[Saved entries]
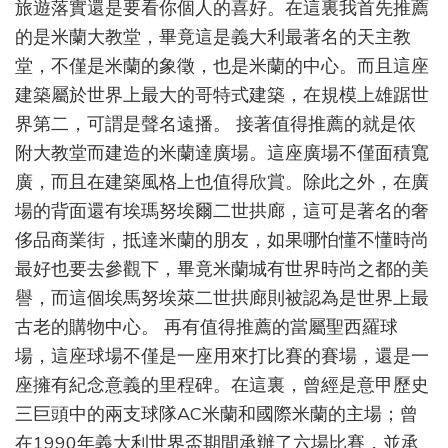
旅遊落實還是要看你個人的喜好。在這裏我首先推薦
的是米蘭大教堂，畢竟這是義大利最著名的天主教
堂，不僅是米蘭的象徵，也是米蘭的中心。而且這座
建築屬於世界上最大的哥特式建築，在規模上雄踞世
界第二，可謂是聲名遠播。 接著值得推薦的就是依
附大教堂而建造的米蘭達廣場。這座廣場不僅面積寬
廣，而且在建築風格上也值得欣賞。除此之外，在廣
場的背面還有埃瑪努埃爾二世拱廊，這可是著名的奢
侈品商業街，抵達米蘭的朋友，如果哪怕懂不懂時尚
最好也要去參觀下，畢竟米蘭城有世界時尚之都的美
譽，而這個埃馬努埃萊二世拱廊則被認為是世界上最
古老的購物中心。 再有值得推薦的當屬聖西羅球
場，這座球場不僅是一座用來打比賽的賽場，還是一
座擁有紀念意義的里程碑。在這裏，曾經是意甲歷史
三巨頭中的兩支球隊AC米蘭和國際米蘭的主場；曾
在1990年義大利世界盃期間承辦了六場比賽，並承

— Instructions for the task —
Write out exactly the lines that begin at the one containing "三巨頭中的兩支球隊AC米蘭和國際米蘭的主場；曾" and continue through the last line of the data, and only those.

— Output of the task —
三巨頭中的兩支球隊AC米蘭和國際米蘭的主場；曾
在1990年義大利世界盃期間承辦了六場比賽，並承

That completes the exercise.